2) However, following the remand, the lower court should have further deliberated and determined on the following issues.

A) Unless there are special circumstances, such as that a sectional owner’s right to use a site in an aggregate building is stipulated as a separate disposition against a section for exclusive use and its subordinate non-joint ownership is recognized (Article 20(1) and (2) of the Act on the Ownership and Management of Aggregate Buildings). Thus, the decision to commence the auction of a section for exclusive use and the seizure of that section shall naturally affect the right to use the site, which is a accessory or accessory right, and a purchaser of a section for exclusive use in an auction proceeding based on it shall also acquire the right to use the site (see Supreme Court Decisions 94Da12722 delivered on August 22, 1995, 97, 97Ma814 delivered on June 10, 197, etc.). Since Article 91(2) of the Civil Execution Act provides that all mortgages of the above sold real estate shall be extinguished due to sale of the above real estate due to the above section for exclusive use and the right to use the site shall be separately established within the extent of 20 years prior to the sale of the above land.

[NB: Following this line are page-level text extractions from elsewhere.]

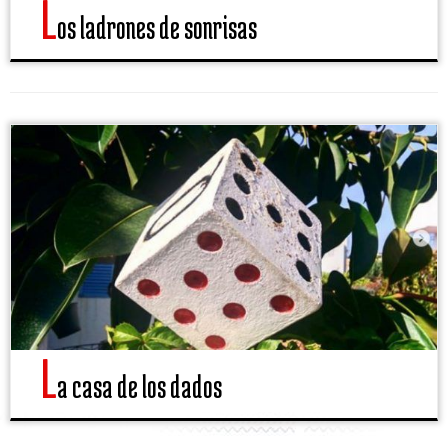
L
os ladrones de sonrisas
L
a casa de los dados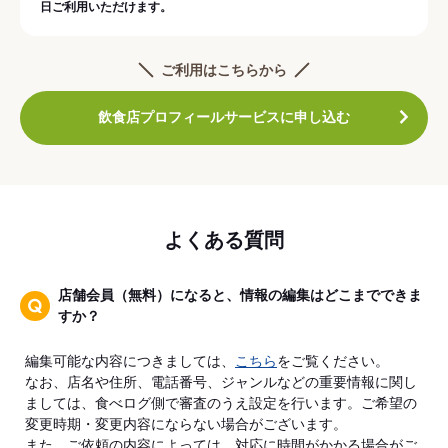
日ご利用いただけます。
ご利用はこちらから
飲食店プロフィールサービスに申し込む
よくある質問
店舗会員（無料）になると、情報の編集はどこまでできま
すか？
編集可能な内容につきましては、
こちら
をご覧ください。
なお、店名や住所、電話番号、ジャンルなどの重要情報に関し
ましては、食べログ側で審査のうえ設定を行います。ご希望の
変更時期・変更内容にならない場合がございます。
また、ご依頼の内容によっては、対応に時間がかかる場合がご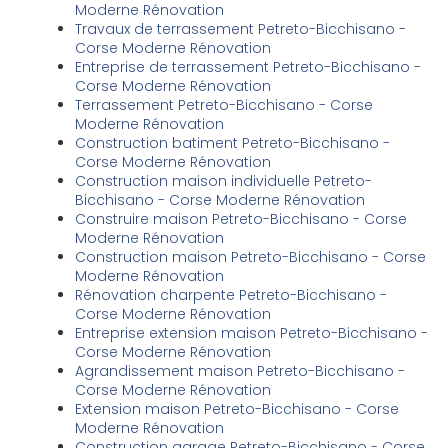
Moderne Rénovation
Travaux de terrassement Petreto-Bicchisano -
Corse Moderne Rénovation
Entreprise de terrassement Petreto-Bicchisano -
Corse Moderne Rénovation
Terrassement Petreto-Bicchisano - Corse
Moderne Rénovation
Construction batiment Petreto-Bicchisano -
Corse Moderne Rénovation
Construction maison individuelle Petreto-
Bicchisano - Corse Moderne Rénovation
Construire maison Petreto-Bicchisano - Corse
Moderne Rénovation
Construction maison Petreto-Bicchisano - Corse
Moderne Rénovation
Rénovation charpente Petreto-Bicchisano -
Corse Moderne Rénovation
Entreprise extension maison Petreto-Bicchisano -
Corse Moderne Rénovation
Agrandissement maison Petreto-Bicchisano -
Corse Moderne Rénovation
Extension maison Petreto-Bicchisano - Corse
Moderne Rénovation
Construction garage Petreto-Bicchisano - Corse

B) Examining the facts in light of the aforementioned legal principles, the decision to commence compulsory sale of each new section and the effect of seizure on the right to use site for the corresponding section of exclusive ownership of each new section (the share corresponding to the ratio of the pertinent section of exclusive ownership among the rebuilding association's shares of each of the rebuilding association of this case of this case of No. 14, 72, 131, 9, 5, 81, 85, 35, and 25 of the order of priority in the land registry of this case) shall be extended to the right to use site for the corresponding section of exclusive ownership, barring special circumstances such as the fact that the agreement was stipulated to make it possible to separately dispose of the right to use site. In the auction procedure of this case, the purchaser of each of the new sections of exclusive ownership shall also acquire the right to use site at the same time in the auction procedure of this case. Unless special sale conditions are stipulated that the purchaser will continue to exist in the right to use site of this case and acquire it by the purchaser in full.

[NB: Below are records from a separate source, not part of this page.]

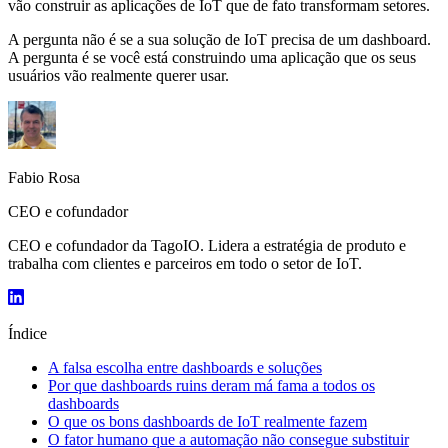
vão construir as aplicações de IoT que de fato transformam setores.
A pergunta não é se a sua solução de IoT precisa de um dashboard.
A pergunta é se você está construindo uma aplicação que os seus
usuários vão realmente querer usar.
Fabio Rosa
CEO e cofundador
CEO e cofundador da TagoIO. Lidera a estratégia de produto e
trabalha com clientes e parceiros em todo o setor de IoT.
Índice
A falsa escolha entre dashboards e soluções
Por que dashboards ruins deram má fama a todos os
dashboards
O que os bons dashboards de IoT realmente fazem
O fator humano que a automação não consegue substituir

Therefore, the Plaintiff may be deemed to be in a position to be preferentially distributed to the Defendants with respect to the right to use site among the relevant sales proceeds of each newly partitioned building. Accordingly, the lower court after remanding the case, should have deliberated on whether there are special circumstances to be different from the Defendants, and on how much part of the right to use site among the relevant sales proceeds of each newly partitioned building is possible, and then examine the amount that the Plaintiff is entitled to preferential dividends from the amount that the Plaintiff and the Defendants, as the mortgagee, as the right to use site, as the right to use site from the sales proceeds of

2. As to the appeal by Defendant Esciff Korea Ltd. (hereinafter “Defendant Esciff Korea”)

Defendant Escuf’s petition of appeal did not state the grounds of appeal, and the above Defendant did not submit the grounds of appeal within the submission period of the grounds of appeal (the grounds of appeal was received on January 17, 2018, which was later than the deadline for submitting the grounds of appeal).

3. Conclusion

Therefore, the part of the judgment of the court below regarding the defendant Hodu Construction and the Korea Housing Finance Corporation is reversed, and that part of the case is remanded to the court below for further proceedings consistent with this Opinion. The appeal by the defendant Lordum is dismissed, and the costs of appeal between the plaintiff and the defendant Lordum are assessed against the losing party. It is so decided as per Disposition by the assent of all participating Justices on the bench.